In Peggy’s final year, she was in and out of the hospital. A week before Peggy’s death, Sue discovered used needles in her closet and realized her daughter was using again.

“I didn’t know the infection had come back,” Sue said. “I didn’t know she was sick again. So a week before she died, I kicked her out of the house. Knowing that she would die, she still used. It was basically suicide. It was the air she breathed. She couldn’t kick the habit. You just get this tunnel vision and you don’t see anything else that’s going on.”

After Peggy’s passing, the family went to the funeral home and got a rude surprise.

“They said they needed to do special handling of the body due to Hepatitis B,” Sue said. “Never had we heard about that. I wonder if she got that in the last week.”

That put the exclamation point on a sad ending, which leaves bad memories for the family.
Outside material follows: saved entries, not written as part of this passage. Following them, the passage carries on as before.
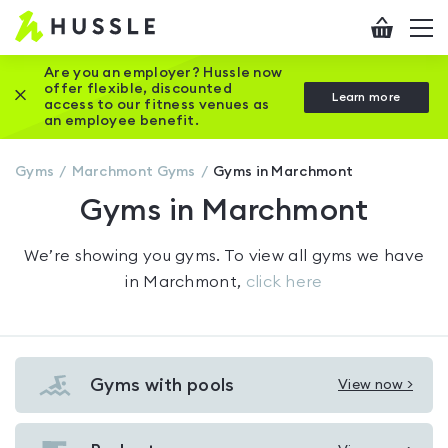
Hussle
Checkout
To
-
me
vi
Home
Are you an employer? Hussle now
offer flexible, discounted
Close this promotion banner
Learn more
page
access to our fitness venues as
an employee benefit.
Gyms
Marchmont
Gyms
Gyms in Marchmont
Gyms in Marchmont
We’re showing you
gyms
. To view all gyms we have
in
Marchmont
,
click here
Gyms with pools
View now >
View
Gyms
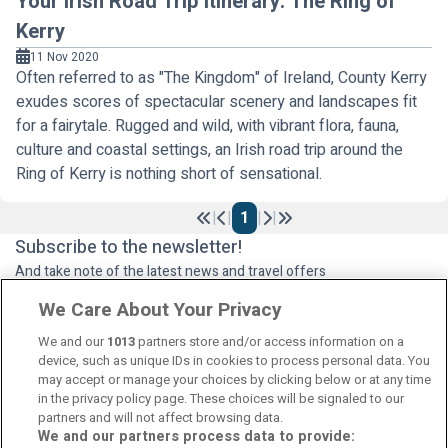
Your Irish Road Trip Itinerary: The Ring of
Kerry
11 Nov 2020
Often referred to as "The Kingdom" of Ireland, County Kerry
exudes scores of spectacular scenery and landscapes fit
for a fairytale. Rugged and wild, with vibrant flora, fauna,
culture and coastal settings, an Irish road trip around the
Ring of Kerry is nothing short of sensational.
|
|
1
|
|
Previous
Next
Subscribe to the newsletter!
And take note of the latest news and travel offers
We Care About Your Privacy
We and our
1013
partners store and/or access information on a
Subscribe
device, such as unique IDs in cookies to process personal data. You
may accept or manage your choices by clicking below or at any time
in the privacy policy page. These choices will be signaled to our
partners and will not affect browsing data.
We and our partners process data to provide:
“The last year of her life was so traumatic,” Sue said. “That’s what you’re left with, it’s just yuck when you see someone so unhealthy. The Peggy we knew the last couple of years was a train wreck.”

Peggy’s passing brought out anger in her mom.

“I was mad at Peggy,” Sue said. “When the doctor said there was 0 percent chance she would make it, I went straight to anger. I was mad for a good month, just fuming. That wasn’t the Peggy I know. The Peggy I know, I’m not mad at her.”

Sue said her daughter was an amazing woman who was great with crafts – when clean.

“Her kids were everything to her,” Sue said. “She was always all about doing craft projects with them. She was very creative and so crafty. It was terrible to take her to a place like Michael’s, because you couldn’t get her out of there. A card from her wasn’t just a card. When she did birthday cards, she would do 3-D pop out things. It would be like a cityscape. She would sit there and make signs and cards for other people.

“Everything she did, she would do 110 percent,” the mom added. “She was always about helping everyone and taking care of everyone else. She was a really good person when she was not clouded up by her demons.”

Sue is sure the Peggy not clouded by the demons didn’t want a tragic ending.

“She did not want to die,” Sue said. “She wouldn’t have put a gun to her head.”